Przygoda olbrzyma
Olbrzymowi za gorąco,
mocno dzisiaj grzeje słońce,
by ochłodzić się troszeczkę,
wybrał olbrzym się nad rzeczkę.
Wielkie cielsko swe zanurzył,
w miękkiej trawie łeb położył,
krzaki, trzciny dały cień,
zapadł olbrzym w błogi sen.
Śnił nasz wielki, że jest tyci,
z wiatrem na dmuchawcu leci,
mijał sady i ogrody,
wylądował w oczku wody.
Rzęsa rosła na sadzawce,
na niej usiadł swym dmuchawcem
i do brzegu niczym tratwą,
płynął, choć nie było łatwo.
Pewna ważka moi mili,
( nie usiedzi jednej chwili ),
w lot się wzbiła gdzieś z sitowia
i wichura już gotowa.
Przeleciała tuż nad tycim,
już się chciał pożegnać z życiem…
Przyszedł mu z pomocą topik,
nie dał jemu się utopić.
Pięknie podziękował mini,
swoją tratwą dalej płynie,
przed żeglarzem wodne lilie,
więc wiosłuje tyci pilnie.
Niczym wyspa liść jest duży.
„ Zrobię przerwę tu w podróży.
„
Już wędrówką tą zmęczony,
zasnął pływak niestrudzony.
Żaba jego namierzyła
i do wody…Chlup! Wskoczyła.
Fala duża wnet powstała,
kiedy listek już zalała…
Ze snu zerwał się zdziwiony
a on z prawej podtopiony,
woda sięga mu do ucha,
z lewej strony rzeka sucha.
Kiedy olbrzym się w niej chłodził,
przepływ wody on zagrodził,
leżał w rzece niczym tama,
no i woda wnet przybrała.
I ze złości się wzburzyła,
wielkoluda obudziła.
„ Wstawaj wielki i stąd zmykaj,
ja chcę wrócić do koryta! „
Komentarze (15)
Świetna zabawa...
napisałaś ładnie i dostałaś dobre rady od australijki
,ona ma rację:) pozdrawiam:)
Nawet rzeka, gdy ktoś jej drogę zagrodzi, się wścieka.
Pozdro...
Fajna opowiastka o duuuużym:) Bardzo się spodobała. Ma
takie...podwójne dno. Ale to z przymrużeniem
oczek.Pozdrawiam cieplutko.
bajeczka wesola z moralem, ale staraj sie unikac "on,
mu jemu"
"Kiedy olbrzym się w niej chłodził,
przepływ wody on zagrodził"
piszesz o olbrzymie, niepotrzebnie "on" wystarczy
zamiast "on" wpisac "wnet" i po klopocie.
dalej
"Ze snu zerwał się zdziwiony
a on z prawej podtopiony" podobnie "a on" nie na
miejscu. Mozna zastapic innym wyrazem np. calkiem,
troche itp.
Pozdrawiam.
Heh. No to olbrzymek narozrabiał. Świetnie napisany
wierszyk. Wzbudza uśmiech nie tylko wśród dzieci.
Pozdrawiam serdecznie
no faktycznie miejsca rzek w korytach muszą być, a nie
żeby jakiś olbrzym nam powodzie wywoływał...ładny
wiersz, pozdrawiam
No Kilciku kolejny wiersz okazał się kolejnym z rzędu
udanym, podoba mi się bardzo, pozdrawiam:)
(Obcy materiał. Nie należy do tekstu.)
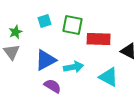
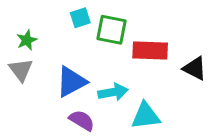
cyan square: (45, 21) -> (80, 18), moved
cyan triangle: (109, 77) -> (146, 116), moved, turned -35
bardzo, bardzo fajny, ja zawsze i bądź to oryginalny
w pisaniu komantarzy:)
w Twoim świecie bajek wszystko jest wszystko jest
poukładane i proste,miło się czyta.
świetny wiersz, dzieci będą miały uśmiech na twarzach
gdy ktoś będzie im czytać :)
Witaj kilcik, Twoje bajeczki jak zwykle przeurocze.
dzisiejsza o wielkoludzie miła i zabawna.
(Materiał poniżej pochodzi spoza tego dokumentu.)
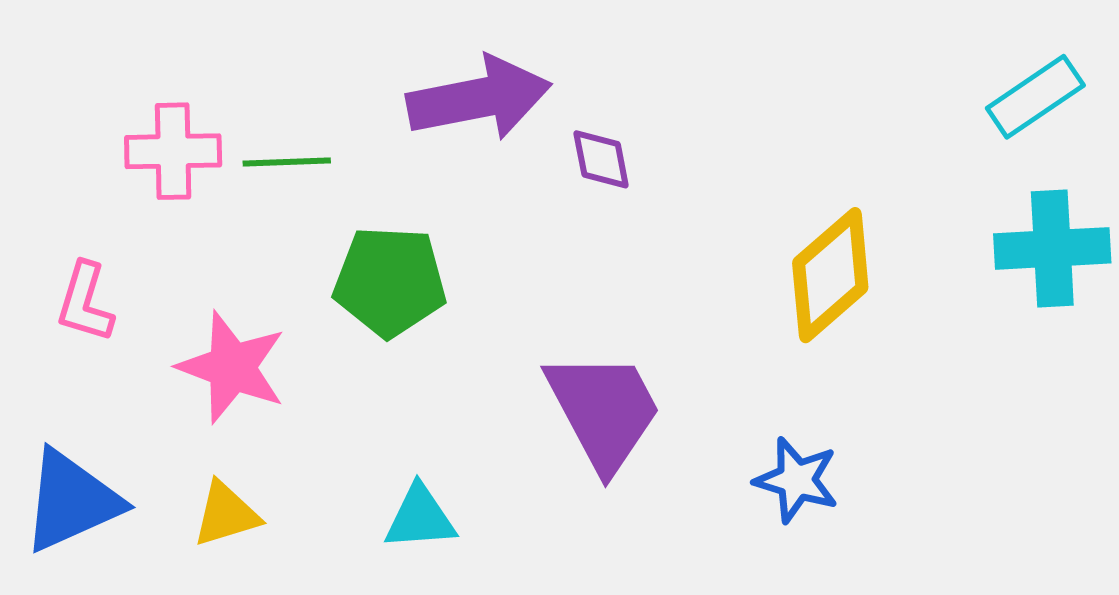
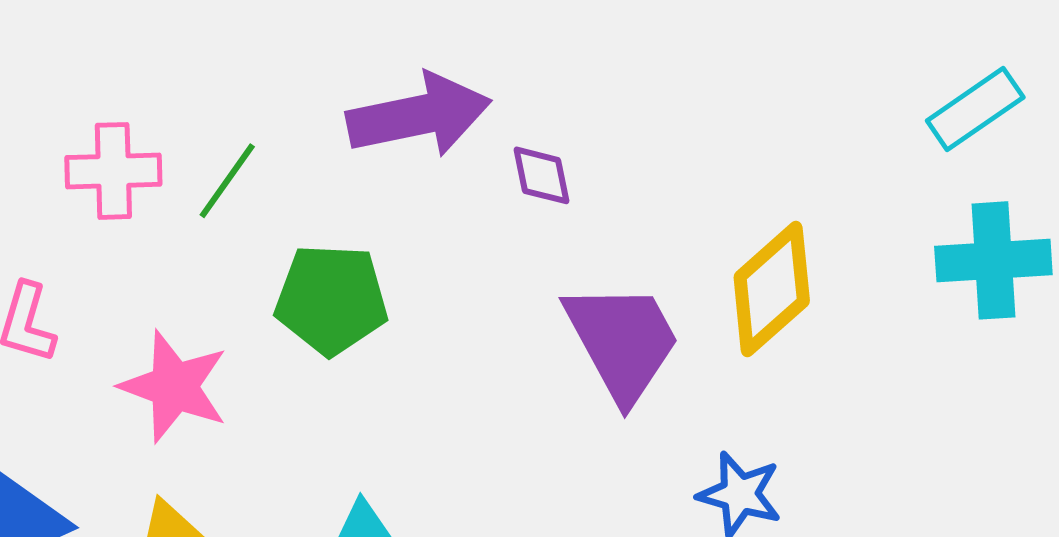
green line: (287, 162) -> (227, 181), turned -52
purple trapezoid: (604, 411) -> (622, 341), moved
jest co czytać, świetny pomysł i temat na bajkę.
pozdrawiam.
:-) oj, ten olbrzym narobił, mało brakowało a powódź
by była... bardzo ładna opowieść z ciekawym pomysłem
:-)
świetnie napisana bajka , bardzo fajnie się
czyta. Pozdrawiam.
Spodobał mi się, czytając nie raz się uśmiechnęłam.
Lekki, łatwy i przyjemny. Pozdrawiam!